The conclusions thus arrived at require a reversal of the judgment of the Appellate Division without the necessity of considering the question as to the extent to which a search of an impounded vehicle may be made, assuming the impoundment itself is reasonable and valid. Contrast the views expressed in South Dakota v. Opperman, 428 U. S. at 372, 96 S. Ct. 3092 (glove compartment); In re One 1965 Econoline, etc., 109 Ariz. 433, 511 P. 2d 168 (Sup. Ct. 1973) (satchel); Mozzetli v. Superior Court of Sacramento County, supra (only articles in plain view); State v. Bradshaw, 41 Ohio App. 2d 48, 322 N. E. 2d 311 (Ct. App. 1974) (improper to open trunk); and Williams v. State, 557 P. 2d 135 (Wyo. Sup. Ct. 1976) (trunk properly searched). Problems of some difficulty may be presented in this regard and we regard it as prudent to reserve such questions for disposition on a case-by-case basis as they arise.
The concurring opinion of Justice Schreiber disputes the assumption in this opinion that a warrantless search is prima facie invalid and becomes valid only if it falls within a specific exception to the warrant requirement carved out by the United States Supreme Court. Justice Schreiber would find a warrantless search valid if “reasonable” without the necessity of subsuming the particular situation under one of the “exceptions” (pp. 18-22). We do not regard this appeal as an appropriate vehicle for extended discussion of the validity of the assumption to which Justice Schreiber takes exception. It will suffice to point out that numerous decisions of the United States Supreme Court support our view, e.g., Marshall v. Barlow’s Inc., 436 U. S. 307, 313, 98 S. Ct. 1816, 56 L. Ed. 2d 305 (1978), and see the companion opinion of the Court in State v. Erocolano, 79 N. J. *1525, 41 (1978), decided this day, and that this Court has recently already embraced that proposition. State v. Sims, 75 N. J. 337, 351 (1978).
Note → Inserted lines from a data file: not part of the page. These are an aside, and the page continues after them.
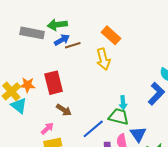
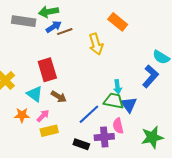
orange rectangle: (111, 35) -> (118, 22), moved
orange star: (27, 85) -> (22, 115), moved
cyan triangle: (19, 106) -> (35, 94), moved
blue triangle: (138, 134) -> (129, 105), moved

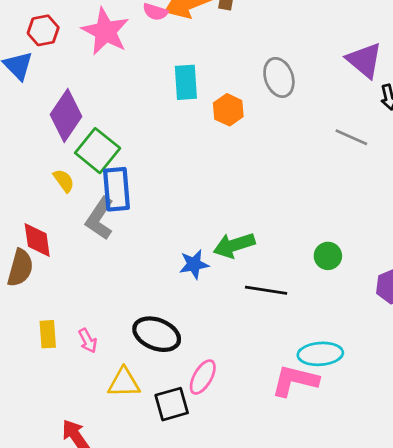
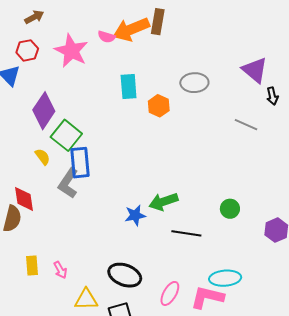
gray ellipse: (279, 77) -> (194, 83), turned -72
black ellipse: (157, 334) -> (125, 275), moved
pink ellipse: (203, 377) -> (170, 293), moved

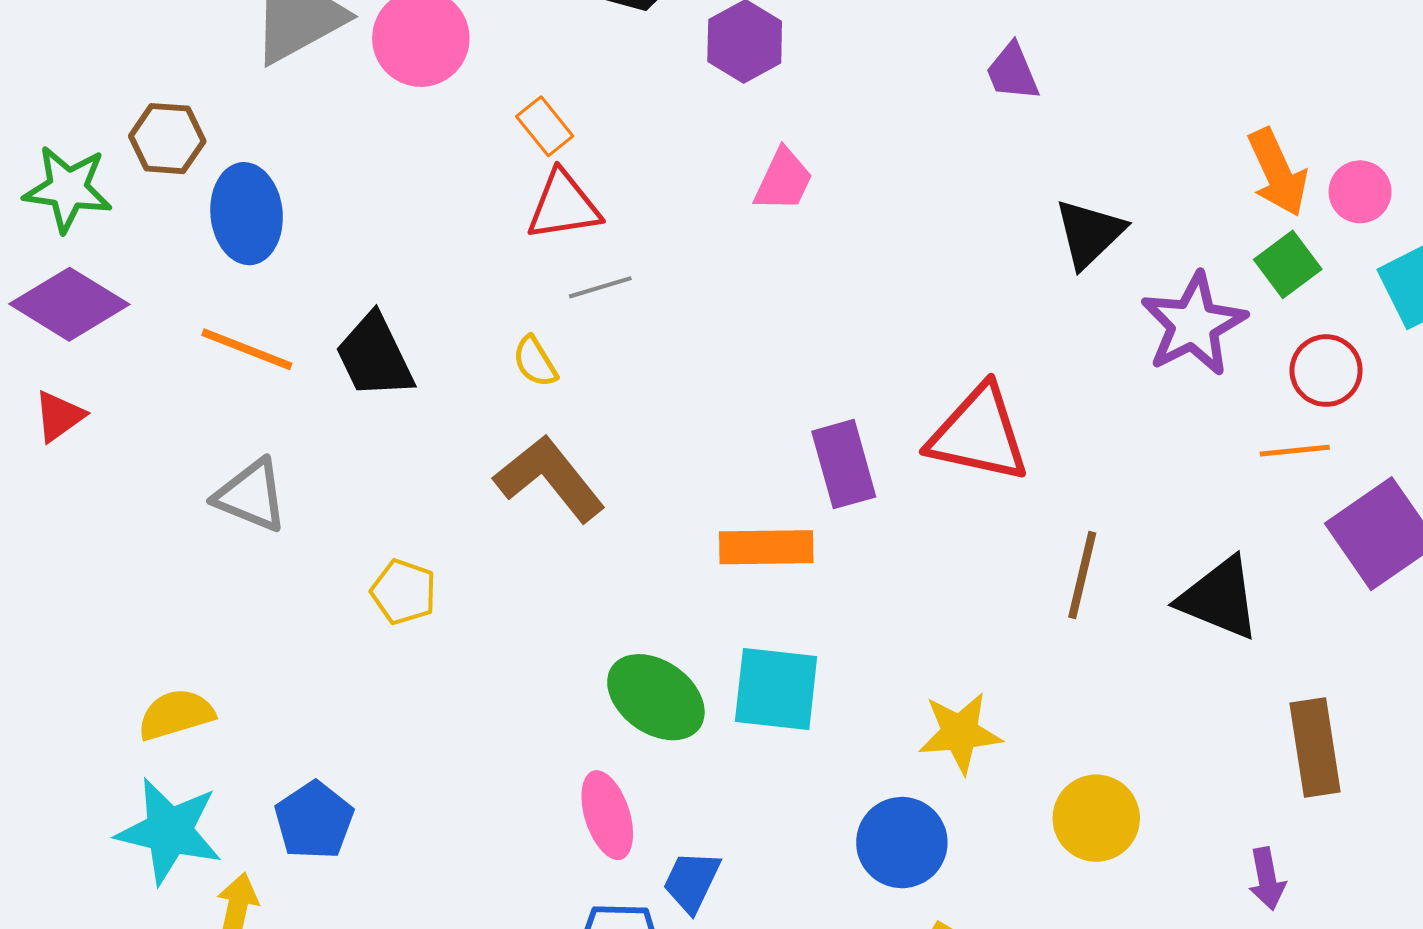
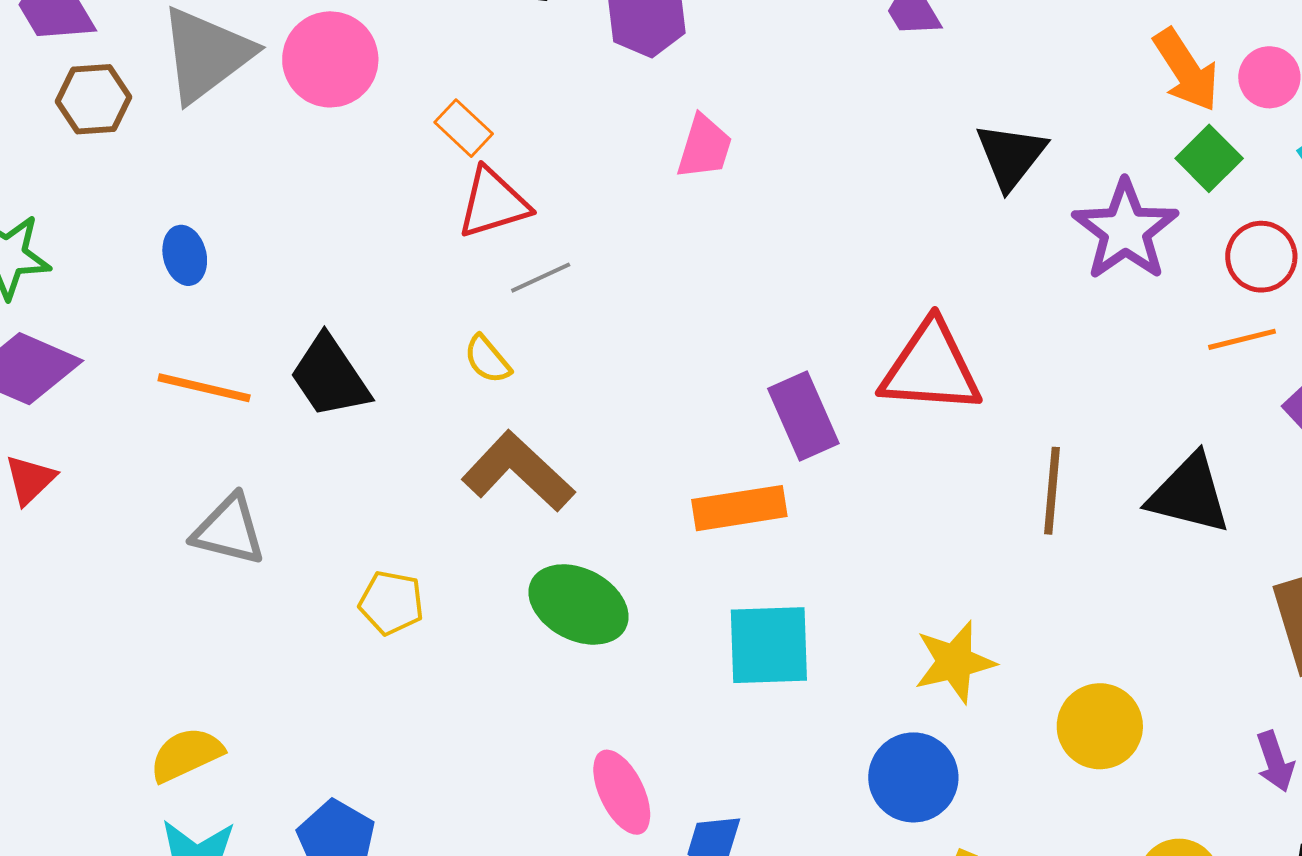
brown hexagon: (167, 139) -> (93, 99), moved
blue ellipse: (247, 214) -> (185, 255), size x0.6
green ellipse: (656, 697) -> (579, 604), moved

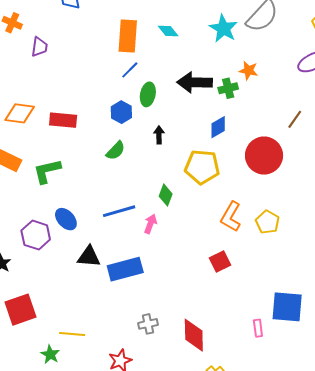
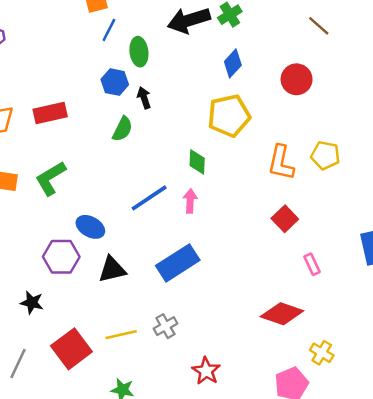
brown line: (295, 119) -> (319, 26), turned -66
black arrow: (159, 135) -> (144, 98), moved
red circle: (264, 156) -> (297, 79), size x0.7
black triangle: (89, 257) -> (112, 269), moved
gray cross: (148, 324) -> (165, 326), moved
pink rectangle: (258, 328) -> (312, 264), moved
yellow line: (72, 334) -> (121, 335), moved
red diamond: (194, 335) -> (282, 314), turned -52

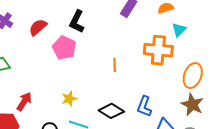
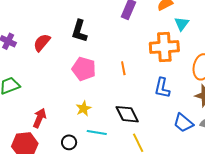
pink pentagon: (64, 48) -> (84, 69), moved
blue L-shape: (144, 106) -> (162, 88), moved
black diamond: (111, 111) -> (127, 114), turned 40

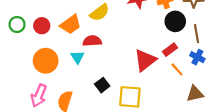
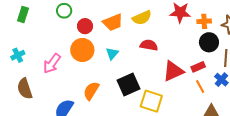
red circle: (42, 26) -> (85, 26), moved
red semicircle: (92, 41) -> (149, 45), moved
black square: (102, 85) -> (129, 84), size x1.6
pink arrow: (39, 96) -> (52, 64), moved

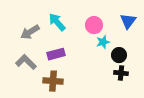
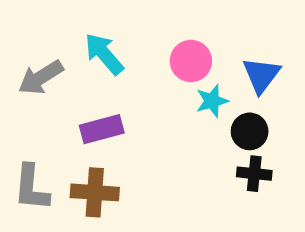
blue triangle: (128, 21) -> (261, 75), moved
gray L-shape: (26, 62) -> (31, 188), moved, turned -130

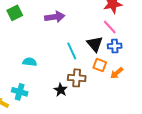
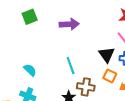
cyan line: (72, 51) -> (71, 65), moved
cyan semicircle: (30, 62) -> (30, 70), moved, turned 32

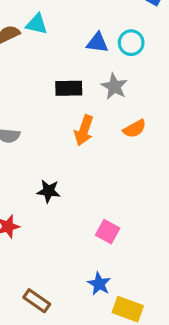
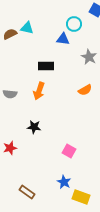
cyan circle: (131, 43) -> (74, 24), moved
gray star: (114, 87) -> (89, 57), moved
orange arrow: (84, 130) -> (39, 91), moved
While some consider the so-called inventory search a separate exception to the warrant requirement, it would seem to us to constitute a sub-species of the exception denominated “exigent circumstances.” The necessity for the initial impoundment preceding the search is grounded in the public safety and good order thought to be implicated in the sudden temporary abandonment of a motor' vehicle on the public streets. The development of the doctrine and of its limitations will undoubtedly reflect the views of the courts as to the seriousness of the asserted exigency in the particular case as against the degree of privacy of the car owner invaded by the action of the police.
The judgment of the Appellate Division is reversed and the order suppressing the articles found in the car is reinstated.
United States Constitution, Amendment XV.
N. J. Const. 1947, Art. I, par. 7. The State and federal provisions are essentially the same in wording. We are free, however, to construe the State provision more broadly in favor of privacy than the federal. State v. Johnson, 68 N. J. 349, 353 (1975).
Tlie arrest warrant indicated defendant was bailable on $250 bond, and he was in fact so released a few hours after his arrest.
In view of these conclusions we have no present occasion to appraise the validity of any of these commonly advanced reasons for the reasonableness of a, routine impoundment inventory. But see the detailed criticism thereof by the .California Supreme Court ip Mozzetti v. Superior Court of Sacramento County, supra, 484 P. 2d at 88-91.